Given a string s, find the longest palindromic subsequence's length in s.

A subsequence is a sequence that can be derived from another sequence by deleting some or no elements without changing the order of the remaining elements.

Example 1:

Input: s = "bbbab"
Output: 4
Explanation: One possible longest palindromic subsequence is "bbbb".

Example 2:

Input: s = "cbbd"
Output: 2
Explanation: One possible longest palindromic subsequence is "bb".

Constraints:

1 <= s.length <= 1000
s consists only of lowercase English letters.

Solution:

Approach

We denote dp[i][j] as the answer for the string s[i...j]. Hence final answer is dp[0][n-1] where n is length of string s.

Now, to get dp[i][j], we firstly start with the base case that is if i==j or i==j+1. Both of these are trivial to calculate. For other cases, we have three possiilities. Multiple of these can be true at a a time but the answer will still hold true.

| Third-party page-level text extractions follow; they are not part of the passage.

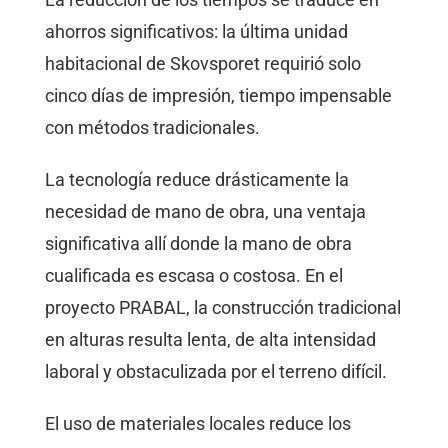
ahorros significativos: la última unidad
habitacional de Skovsporet requirió solo
cinco días de impresión, tiempo impensable
con métodos tradicionales.
La tecnología reduce drásticamente la
necesidad de mano de obra, una ventaja
significativa allí donde la mano de obra
cualificada es escasa o costosa. En el
proyecto PRABAL, la construcción tradicional
en alturas resulta lenta, de alta intensidad
laboral y obstaculizada por el terreno difícil.
El uso de materiales locales reduce los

The subsequence lies in s[i+1..j]
The subsequence lies in s[i..j-1]
s[i] and s[j] are part of the subsequence

We take a maximum of all these cases as the answer.

Code

 
int longestPalindromeSubseq(string s) 
{
    int n = s.length();
    vector<vector<int>> dp (n, vector<int>(n, -1));
    for (int len=1; len<=n; len++)
    {
        for (int i=0; i+len-1<n; i++)
        {
            int j = i+len-1;
            if (len==1) dp[i][j] = 1;
            else if (len==2) dp[i][j] = ((s[i]==s[j]) ? 2 : 1);
            else
            {
                int a = dp[i+1][j-1] + ((s[i]==s[j])?2:0);
                int b = dp[i+1][j];
                int c = dp[i][j-1];
                dp[i][j] = max(max(a,b),c);
            }
        }
    }
    return dp[0][n-1];
}

Analysis:

TC: $O(n^2)$ SC: $O(n^2)$